During a QueerFaith small group session at Urban Abbey, I was asked how I felt I’ve grown in my faith in the last six months. I think I’ve grown in a way that my faith has become less self centered. For a while my faith was directed inward and for myself, but I think in some ways I needed that as I figured out myself and my identity and became comfortable with myself. Now as I’ve been immersed in living out my faith focused on social justice, I’ve found that I have a more tangible understanding of my call of pursuing a life directed towards social justice and helping people.
I’m thankful for how my relationships with my housemates have blossomed over the last few months. We continue to share about our days- the good and bad- and support each other however we can. One day I was talking to Taylor about how good I feel about where I am in this moment of my life. I told her how I’ve felt loved and appreciated by her and our other friends and how much I’m enjoying my placement despite some stressful days. We talked about spiritual practices and intentionality such as how I’ve been working on mindfulness through yoga and music. At the end of our conversation, Taylor noted “you’re on a polka dot”. She described how moments in our lives are like polka dots- as opposed to a more linear structure. She feels that when we’re in a good place- happy or positive- we’re on a polka dot, and when we’re in a more negative or sad place, we’re off the polka dot. Sometimes we’re on a polka dot for a while before hopping to blank space. Sometimes our polka dots are kinda small and other times they’re pretty big. Sometimes we spend a lot of time in blank space and we miss our polka dots. Throughout life there will always be fluctuation between being on a polka dot and being in blank space, but that’s okay. We can’t be happy and positive all the time, but we can also keep in mind that when we’re feeling empty and living in that blank space, we’ll always be able to find a polka dot again.

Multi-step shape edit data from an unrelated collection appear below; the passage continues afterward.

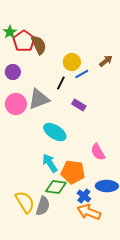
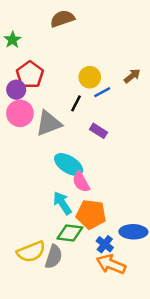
red pentagon: (24, 41) -> (30, 75), moved
brown semicircle: (39, 45) -> (62, 19), moved, turned -84
pink circle: (16, 104) -> (20, 113), moved
pink semicircle: (98, 152) -> (81, 182), moved
yellow semicircle: (25, 202) -> (31, 252), turned 100

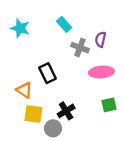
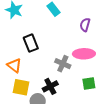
gray cross: (80, 48) -> (63, 64), moved
black rectangle: (47, 73) -> (31, 43), moved

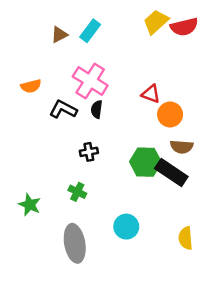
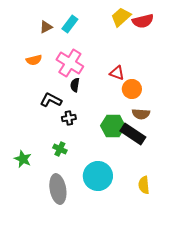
orange semicircle: (31, 86) -> (34, 60), moved
black L-shape: (63, 109) -> (51, 100), moved
cyan circle: (126, 227) -> (98, 176), size x1.5

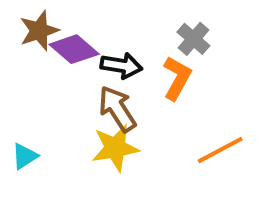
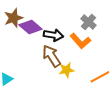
orange L-shape: (177, 78) -> (80, 41), turned 110
yellow star: (115, 148) -> (66, 70), moved, size x0.7

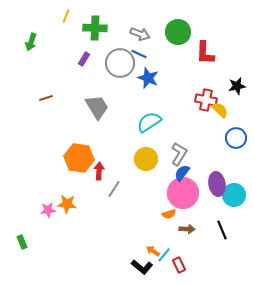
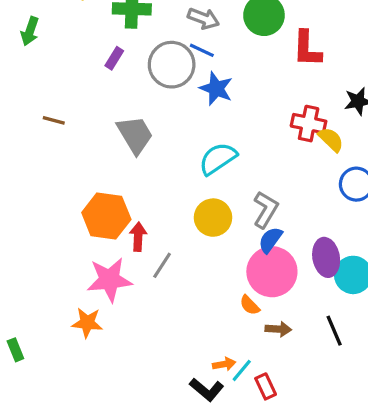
brown line: (46, 98) -> (54, 120), turned 32
orange star: (67, 204) -> (87, 323), moved
pink star: (48, 210) -> (109, 280), moved, size x1.8
orange semicircle: (169, 214) -> (250, 305), turned 64
orange arrow: (153, 251) -> (224, 364), turned 136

Even though I feared the winter before it arrived, I’ve spent a lot of this season on a polka dot. Whenever I was bummed about or annoyed with the weather, I tried to remember how much I enjoy my placement, this community, and how supportive and loving my housemates are. Whenever I felt restless about being closer to the end of the year than the beginning, I remind myself that regardless of where I am after this year of service, I’ll be able to take everything I’ve learned with me- even how to survive Winter in the Midwest.